Arthur Middleton on defence of the common faith

In wake of the heterodoxy hijacking the Anglican Communion, bishops in the southern hemisphere have been constantly censored for crossing diocesan and provincial boundaries to minister to orthodox Anglicans. Their actions to maintain the unity of the faith have been condemned in some quarters as a flagrant abuse of their episcopal office, and without precedence.

Yet in the primitive Church every church would give each other their mutual assistance, to oppose all errors and beat down heresy when it first appeared. Hence, they regarded the whole world as one common diocese and the episcopate as something universal, so that every bishop had his share in it.

This meant that in things not applicable to the faith, bishops were not to cross diocesan boundaries to meddle in other men’s dioceses, but when the faith or welfare of the Church was at stake, the rule of being one episcopate meant that every other bishopric was as much their diocese as their own. No human laws or canons could prevent them from performing such actions of the episcopal office in any part of the world, if they thought it necessary for the preservation of the faith and the Church.

The practice of meeting in Councils and Synods, provincial, national and general was for the sharing of their common mind and advice for the whole Church. These actions to preserve the orthodoxy of the faith and the unity of the Church, which in other matters would have been considered a real breach of unity, was accepted as the only certain way to preserve the unity of that faith and order. Athanasius and Chrysostom did this.

So where a bishop was pursuing a policy of heresy by ordaining heretical men to establish heresy in his diocese and persecuting the orthodox, any orthodox bishop was not only authorized but obliged to take the opportunity to ordain orthodox men ‘to oppose the malignant designs of the enemy, and stop the growth of heresy, which might otherwise take deep root, and spread and overrun the Church.’

Today in the Canadian diocese of New Westminster there are priests under threat of deprivation from their parishes because they are orthodox, and will not submit to the modified theology and morality of their bishop. Orthodox priests in Connecticut are threatened with expulsion from their parishes if they will not conform to their church’s liberal agenda. Many others have been mercilessly persecuted.

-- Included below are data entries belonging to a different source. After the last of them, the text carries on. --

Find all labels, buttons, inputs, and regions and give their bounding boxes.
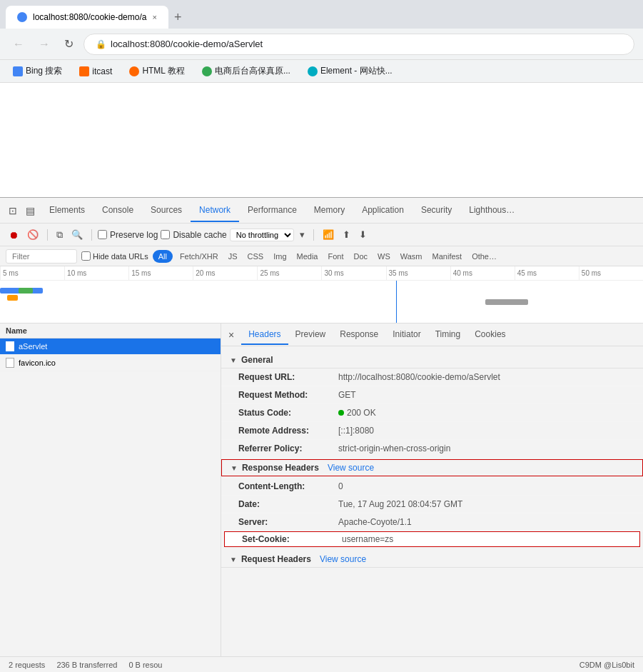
status-code-value: 200 OK — [338, 406, 376, 419]
tab-bar: localhost:8080/cookie-demo/a × + — [0, 0, 643, 29]
detail-tab-response[interactable]: Response — [333, 325, 385, 345]
referrer-policy-value: strict-origin-when-cross-origin — [338, 442, 450, 455]
detail-tab-headers[interactable]: Headers — [241, 325, 288, 345]
bookmark-itcast[interactable]: itcast — [75, 65, 116, 78]
html-icon — [129, 66, 139, 76]
preserve-log-checkbox[interactable] — [98, 230, 107, 239]
requests-panel: Name aServlet favicon.ico — [0, 324, 221, 656]
tick-40ms: 40 ms — [450, 266, 515, 280]
forward-btn[interactable]: → — [34, 36, 54, 52]
detail-tab-timing[interactable]: Timing — [428, 325, 468, 345]
filter-doc[interactable]: Doc — [350, 251, 370, 261]
response-headers-section-title[interactable]: ▼ Response Headers View source — [221, 459, 643, 476]
disable-cache-text: Disable cache — [173, 230, 226, 240]
disable-cache-label[interactable]: Disable cache — [161, 230, 226, 240]
detail-tab-initiator[interactable]: Initiator — [385, 325, 427, 345]
filter-css[interactable]: CSS — [245, 251, 267, 261]
filter-img[interactable]: Img — [270, 251, 289, 261]
bing-icon — [13, 66, 23, 76]
resources-size: 0 B resou — [128, 661, 162, 669]
tab-network[interactable]: Network — [191, 199, 239, 222]
headers-content: ▼ General Request URL: http://localhost:… — [221, 346, 643, 656]
request-item-aservlet[interactable]: aServlet — [0, 338, 221, 355]
tick-25ms: 25 ms — [257, 266, 321, 280]
detail-close-btn[interactable]: × — [227, 328, 236, 342]
address-bar: ← → ↻ 🔒 localhost:8080/cookie-demo/aServ… — [0, 29, 643, 60]
hide-data-urls-label[interactable]: Hide data URLs — [81, 251, 148, 261]
general-arrow: ▼ — [230, 356, 237, 364]
detail-tab-preview[interactable]: Preview — [288, 325, 333, 345]
devtools-dock-btn[interactable]: ⊡ — [6, 202, 20, 219]
tab-elements[interactable]: Elements — [41, 199, 93, 222]
filter-other[interactable]: Othe… — [469, 251, 500, 261]
filter-ws[interactable]: WS — [375, 251, 393, 261]
request-url-row: Request URL: http://localhost:8080/cooki… — [221, 368, 643, 386]
filter-js[interactable]: JS — [226, 251, 241, 261]
active-tab[interactable]: localhost:8080/cookie-demo/a × — [6, 6, 168, 29]
disable-cache-checkbox[interactable] — [161, 230, 170, 239]
main-split: Name aServlet favicon.ico × — [0, 324, 643, 656]
back-btn[interactable]: ← — [9, 36, 29, 52]
response-headers-view-source[interactable]: View source — [328, 463, 374, 473]
filter-fetch-xhr[interactable]: Fetch/XHR — [177, 251, 221, 261]
request-item-favicon[interactable]: favicon.ico — [0, 355, 221, 371]
wifi-icon[interactable]: 📶 — [320, 228, 337, 241]
reload-btn[interactable]: ↻ — [60, 36, 78, 52]
response-headers-arrow: ▼ — [231, 464, 238, 472]
tab-console[interactable]: Console — [93, 199, 142, 222]
import-btn[interactable]: ⬆ — [340, 228, 353, 241]
preserve-log-text: Preserve log — [110, 230, 158, 240]
details-panel: × Headers Preview Response Initiator Tim… — [221, 324, 643, 656]
name-column-header: Name — [6, 326, 27, 335]
url-bar[interactable]: 🔒 localhost:8080/cookie-demo/aServlet — [83, 34, 634, 55]
separator1 — [47, 229, 48, 241]
hide-data-urls-checkbox[interactable] — [81, 251, 91, 261]
tab-title: localhost:8080/cookie-demo/a — [33, 12, 146, 22]
tab-sources[interactable]: Sources — [142, 199, 191, 222]
date-row: Date: Tue, 17 Aug 2021 08:04:57 GMT — [221, 496, 643, 513]
timeline-vline-blue — [396, 281, 397, 324]
tab-memory[interactable]: Memory — [305, 199, 353, 222]
filter-all-btn[interactable]: All — [153, 250, 173, 263]
record-btn[interactable]: ⏺ — [6, 228, 21, 242]
referrer-policy-row: Referrer Policy: strict-origin-when-cros… — [221, 440, 643, 458]
bookmark-bing[interactable]: Bing 搜索 — [9, 64, 66, 79]
devtools-more-btn[interactable]: ▤ — [23, 202, 38, 219]
set-cookie-value: username=zs — [342, 534, 393, 544]
filter-btn[interactable]: ⧉ — [54, 228, 66, 242]
tab-application[interactable]: Application — [353, 199, 412, 222]
export-btn[interactable]: ⬇ — [356, 228, 370, 241]
tick-5ms: 5 ms — [0, 266, 64, 280]
tab-performance[interactable]: Performance — [239, 199, 305, 222]
throttle-arrow[interactable]: ▾ — [297, 228, 308, 241]
filter-manifest[interactable]: Manifest — [430, 251, 465, 261]
tab-security[interactable]: Security — [412, 199, 460, 222]
bookmark-html[interactable]: HTML 教程 — [125, 64, 189, 79]
detail-tab-cookies[interactable]: Cookies — [467, 325, 512, 345]
clear-btn[interactable]: 🚫 — [24, 228, 41, 241]
tick-30ms: 30 ms — [321, 266, 385, 280]
remote-address-label: Remote Address: — [238, 424, 338, 437]
requests-header: Name — [0, 324, 221, 338]
filter-input[interactable] — [6, 249, 77, 264]
bookmark-html-label: HTML 教程 — [142, 65, 185, 77]
new-tab-btn[interactable]: + — [174, 11, 182, 24]
requests-list: aServlet favicon.ico — [0, 338, 221, 656]
filter-font[interactable]: Font — [325, 251, 346, 261]
preserve-log-label[interactable]: Preserve log — [98, 230, 158, 240]
request-headers-view-source[interactable]: View source — [320, 554, 366, 564]
general-section-title[interactable]: ▼ General — [221, 352, 643, 368]
tab-favicon — [17, 12, 27, 22]
search-btn[interactable]: 🔍 — [69, 228, 86, 241]
request-headers-section-title[interactable]: ▼ Request Headers View source — [221, 551, 643, 568]
timeline-bar-green — [19, 288, 33, 294]
tab-close-btn[interactable]: × — [152, 13, 156, 21]
filter-wasm[interactable]: Wasm — [398, 251, 425, 261]
throttling-select[interactable]: No throttling — [230, 229, 294, 241]
requests-count: 2 requests — [9, 661, 45, 669]
filter-media[interactable]: Media — [294, 251, 321, 261]
response-headers-title-text: Response Headers — [242, 463, 319, 473]
bookmark-ecommerce[interactable]: 电商后台高保真原... — [198, 64, 295, 79]
bookmark-element[interactable]: Element - 网站快... — [303, 64, 397, 79]
tab-lighthouse[interactable]: Lighthous… — [460, 199, 523, 222]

While in this country it is claimed that there is no discrimination against those opposed to women priests, the hidden agenda of the appointments system ensures that such priests will not be preferred to high office commensurate with their gifts, to the diminishment of the church.

John Jewel, the great Elizabethan Bishop of Salisbury, claimed that for Anglicans, Scripture and the primitive Church are the criteria by means of which the authenticity of a church and the truth of its teaching are assessed. This means that in form and doctrine Anglicanism is agreeable with the Scriptures, with the most ancient general Councils, with the practice of the primitive Church, and with the judgements of all the old and learned Fathers.